姫路での昼食はネットで調べて予約しておいた広東・四川料理「避風塘ふじた」に行った。小さな店だが地元の人が勧めるだけあって実に美味しく、丁寧に作られた料理(飲茶)をリーゾナブルな値段でいただいた。接客も良く大いに満足した。次に訪れる時には観光客の少ない平日に姫路城を見て、この店で夕食を食べてみたい。

「そば」について

平成27年10月9日(金)
「そば」についてのエッセイでは池波正太郎氏の作品が知られているが、氏は店が込み合っていない午後に行きつけの蕎麦屋にふらりと入り、軽いつまみで酒を1~2合飲み、もりそばをたぐってさっと引き上げる、というようなふるまいを書いている。私も「そば」は好きなのでちょくちょく食べに行くが、よく行くのは「はっぴ」と「そば切り吟」である。どちらも「そば」がすばらしく、つゆもそれぞれ微妙に異なるが美味しく甲乙つけがたい味である。つまみも品数は少ないがビール、日本酒に合うものを用意していて好きである。「つまみ」の種類とおいしさではそごうに出店している「藪そば」がいい。ここのかき揚げとだし巻きは、さすが日本の名店だと思わせる味である。
「そば」そのものでは高橋邦弘名人の「雪花山房」が素晴らしかったが、残念ながら今年の5月に閉店したそうである。高橋氏は今もそば打ちの指導に全国を回っているらしい。拠点を大分県に移すといううわさもあるが真相はわからない。最近宮島に高橋名人系列の「翁」ができたそうである。ぜひ行ってみたいと思っている。

産婦人科の薬

平成27年10月2日(金)
先日、いま最も多く処方されている産婦人科の薬のベスト10を知る機会があり驚いた。
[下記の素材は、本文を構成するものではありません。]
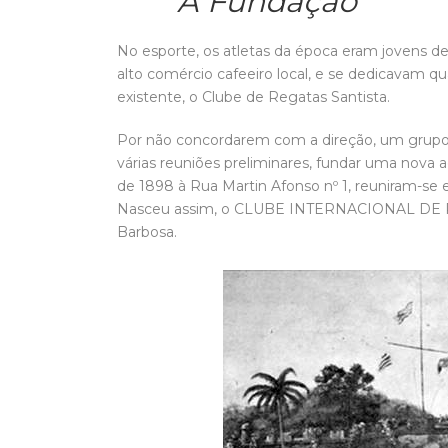
A Fundação
No esporte, os atletas da época eram jovens de
alto comércio cafeeiro local, e se dedicavam 
existente, o Clube de Regatas Santista.
Por não concordarem com a direção, um grupo d
várias reuniões preliminares, fundar uma nova 
de 1898 à Rua Martin Afonso nº 1, reuniram-se 
Nasceu assim, o CLUBE INTERNACIONAL DE RE
Barbosa.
私が使っていない薬ばかりである。ベスト1は子宮収縮抑制剤(流早産防止の薬)で注射ではプラセンタ製剤だったのである。
つい最近にも書いたが、30数年前に産婦人科教室に入局した時に「切迫流産には止血剤と子宮収縮抑制剤を処方する」という決まりがあった。まだ超音波検査がない時代で、それらの薬が効果があるかもしれないと思われていた時代である。その後、流産の原因は妊卵の細胞分裂の異常によることがわかってきたので、これらの薬の有効性に疑問を持つようになった。流早産は自然の流れで起きるので、薬でどうなるものではない。まして外来で内服薬を出したぐらいでは止められないし副作用もあるので、患者さんが「何か薬を飲んだ方が精神的に落ち着くので出してくれ」と言わない限り処方していない。またプラセンタも薬として認可されてはいるが、生物製剤だし効果については?なので使わない。
他にも突っ込みどころ満載の薬がいっぱいあり、逆に面白かった。厚労省は薬の使用量を減らそうとしているようだが、私みたいな医者ばかりになると薬の使用量は激減して薬屋さんはあがったりになるだろう。